Dataset excerpts
▼

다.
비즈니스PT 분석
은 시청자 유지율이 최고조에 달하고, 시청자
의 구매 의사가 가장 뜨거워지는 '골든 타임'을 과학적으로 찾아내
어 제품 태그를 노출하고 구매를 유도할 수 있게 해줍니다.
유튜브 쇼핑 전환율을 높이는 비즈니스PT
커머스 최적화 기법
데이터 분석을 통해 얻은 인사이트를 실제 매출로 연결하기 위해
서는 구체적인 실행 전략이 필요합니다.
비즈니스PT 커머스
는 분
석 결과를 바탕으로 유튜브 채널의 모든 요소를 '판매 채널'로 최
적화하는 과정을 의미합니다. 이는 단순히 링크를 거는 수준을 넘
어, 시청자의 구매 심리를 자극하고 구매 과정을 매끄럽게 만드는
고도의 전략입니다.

▲
▼

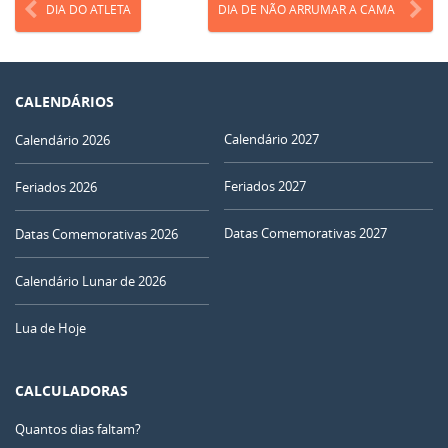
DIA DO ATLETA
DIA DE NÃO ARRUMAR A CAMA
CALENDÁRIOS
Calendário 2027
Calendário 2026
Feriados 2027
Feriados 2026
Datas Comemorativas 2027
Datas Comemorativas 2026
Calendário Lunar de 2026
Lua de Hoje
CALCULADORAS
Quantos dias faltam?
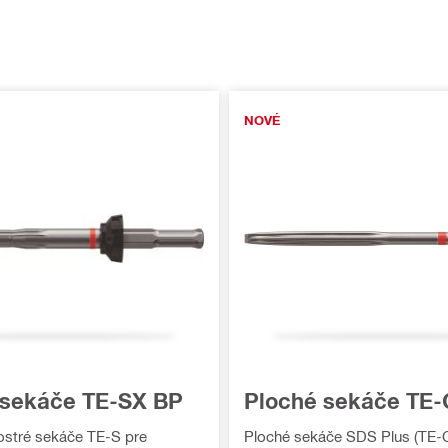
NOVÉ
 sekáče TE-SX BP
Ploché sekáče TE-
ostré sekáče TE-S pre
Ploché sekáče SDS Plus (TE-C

▲

_Exercise_. Reproduce the data above exactly, but only from the line containing "CALENDÁRIOS" through the line containing "Ploché sekáče SDS Plus (TE-C". Omit all pictures.

_Finished task_.
CALENDÁRIOS
Calendário 2027
Calendário 2026
Feriados 2027
Feriados 2026
Datas Comemorativas 2027
Datas Comemorativas 2026
Calendário Lunar de 2026
Lua de Hoje
CALCULADORAS
Quantos dias faltam?
NOVÉ
 sekáče TE-SX BP
Ploché sekáče TE-
ostré sekáče TE-S pre
Ploché sekáče SDS Plus (TE-C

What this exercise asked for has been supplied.